While a look-up table or the like can be used by the selecting unit 5006 in order to select the type of correction processing which should be applied to the first audio content, the present disclosure is not particularly limited in this regard. In some examples, the selecting unit 5006 of apparatus 5000 may be configured in order to select a type of correction processing to be performed using a trained model (such as a machine learning model or the like). The trained model may be trained on a number of training data sets demonstrating the appropriate type of correction processing which should be performed on a certain type of error in the audio content. Then, once trained, the trained model can be used in order to select the best type of correction processing to be performed on the audio content acquired by the acquiring unit 5002.
However, alternatively or in addition, the selecting unit 5006 may select a type of correction processing based on a pre-configured selection made by the user. For example, the user may indicate that if they stutter or stammer when trying to said the sound “o” then repeated instances of the sound “o” should be removed from a voice command or instruction.

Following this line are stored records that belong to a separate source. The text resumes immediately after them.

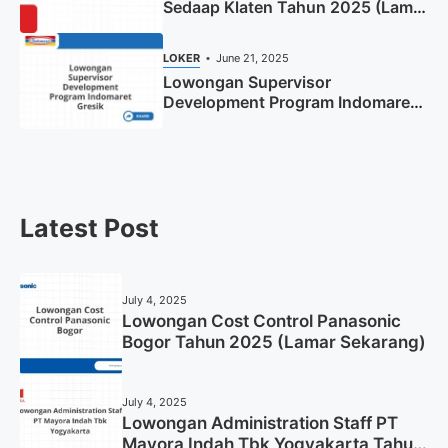
Sedaap Klaten Tahun 2025 (Lamar
Sekarang)
LOKER
June 21, 2025
Lowongan Supervisor
Development Program Indomaret
Gresik Tahun 2025
Latest Post
July 4, 2025
Lowongan Cost Control Panasonic
Bogor Tahun 2025 (Lamar Sekarang)
July 4, 2025
Lowongan Administration Staff PT
Mayora Indah Tbk Yogyakarta Tahun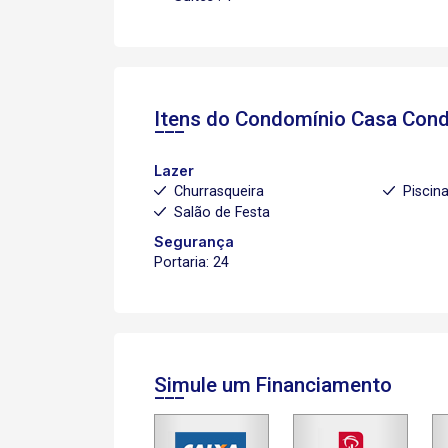
Itens do Condomínio Casa
Condo
Lazer
Churrasqueira
Piscin
Salão de Festa
Segurança
Portaria: 24
Simule um Financiamento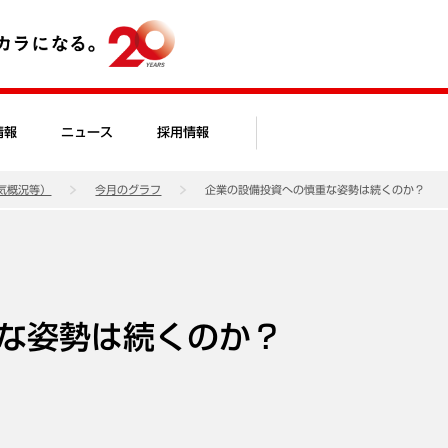
情報
ニュース
採用情報
気概況等）
今月のグラフ
企業の設備投資への慎重な姿勢は続くのか？
な姿勢は続くのか？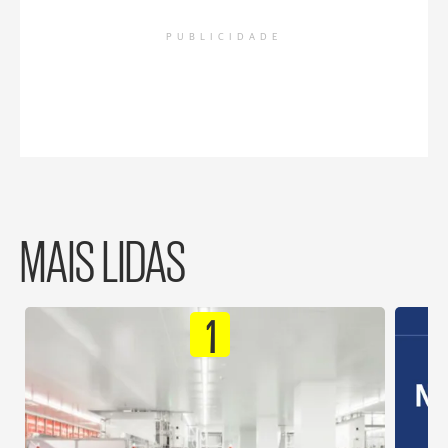
PUBLICIDADE
MAIS LIDAS
1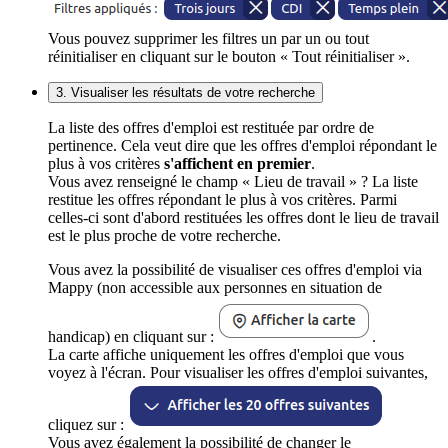
Vous pouvez supprimer les filtres un par un ou tout
réinitialiser en cliquant sur le bouton « Tout réinitialiser ».
3. Visualiser les résultats de votre recherche
La liste des offres d'emploi est restituée par ordre de
pertinence. Cela veut dire que les offres d'emploi répondant le
plus à vos critères
s'affichent en premier
.
Vous avez renseigné le champ « Lieu de travail » ? La liste
restitue les offres répondant le plus à vos critères. Parmi
celles-ci sont d'abord restituées les offres dont le lieu de travail
est le plus proche de votre recherche.
Vous avez la possibilité de visualiser ces offres d'emploi via
Mappy (non accessible aux personnes en situation de
handicap) en cliquant sur :
.
La carte affiche uniquement les offres d'emploi que vous
voyez à l'écran. Pour visualiser les offres d'emploi suivantes,
cliquez sur :
Vous avez également la possibilité de changer le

Alternatively or in addition, the selecting unit 5006 may select a type of correction processing by comparison of the target portion (and the predetermined characteristic of the target portion) with a dictionary or the like. For example, if, during gameplay a user mistakenly says the phrase “I am win”, the selecting unit may compare the expression with a dictionary or the like in order to identify the correct expression and thus the type of correction processing which must be performed on the target portion in order to correct the audio content.
In this way, correction processing for the first audio content appropriate for the error in that first audio content can be selected by the selecting unit 5006 in accordance with the predetermined characteristic of the target portion.
Generating Unit
As explained with reference to FIG. 5 of the present disclosure, apparatus 5000 of the present disclosure further comprises a generating unit 5008 configured to generate corrected audio content in which the target portion of the first audio content has been corrected by performing the selected correction processing on the target portion of the first audio content.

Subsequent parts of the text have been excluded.